こちらは北アメリカ原産のキク科の1年草(越年生・芽生えは秋)です。高さは2m近くにもなり、群落を作ります。葉は、茎の下に密に生えていて、触るとざらざらしています。明治時代頃移入し、タンポポのような綿毛をもつ種子は、風で運ばれるので、鉄道の開設と共に広がったようです。
 
 
Simg_1392 そして、セイヨウフウチョウソウ
 
こちらは熱帯アメリカ原産の1年草です。1~3本の茎は、高さ1m程にもなり、茎の上によく目立つ花を咲かせています。
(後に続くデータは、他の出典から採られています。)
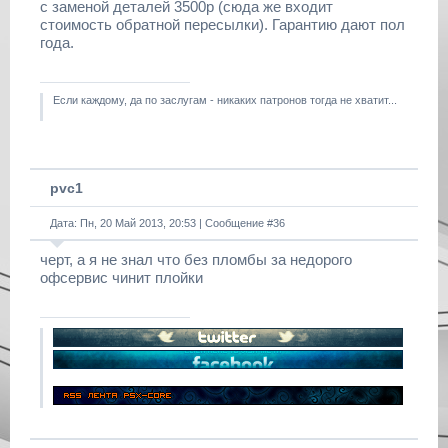
с заменой деталей 3500р (сюда же входит
стоимость обратной пересылки). Гарантию дают пол
года.
Если каждому, да по заслугам - никаких патронов тогда не хватит...
pvc1
Дата: Пн, 20 Май 2013, 20:53 | Сообщение #
36
черт, а я не знал что без пломбы за недорого
офсервис чинит плойки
観賞用として明治初期に入ったようで、現在では様々な色の花があるようです。

 
 
Simg_1389 写真の空き地では、2/3以上をこの3種が埋めており、ヒメムカシヨモギが一番多かったです。
 
それぞれ繁殖力が旺盛で、川原や空き地など、各地で増えているようです。
 
 
さて、皆さん、おかしいと思いませんか?
 
3種とも、日本在来の植物ではないんです。
 
何らかの形で日本に入り、いつのまにか野生化し、広がっていったのです。
 
こんなに身近な植物が、実は外来種ばかりって、なんだか寂しいですね。
 
いつの間にか、日本在来の植物の間に入り込み、写真の空き地のように増えてしまっているようです。
 
このままでは、人知れずいなくなってしまう在来植物も、出てしまうかもしれません。
 
   
もっと多くの人々に、外来種が在来種のすみかや餌などを奪ってしまうこと、そしてそれら問題の多くが、人間による移動などが原因となることを知ってもらわなければなりません。
 
また、これ以上日本在来の植物のすみかが奪われないよう、外来種が増えやすいこのような空き地などは、所有者の管理の必要性を伝えていくことも必要です。
 
困っているのは、同じ日本で私達より長い間暮らしてきた、生きものたちなんです。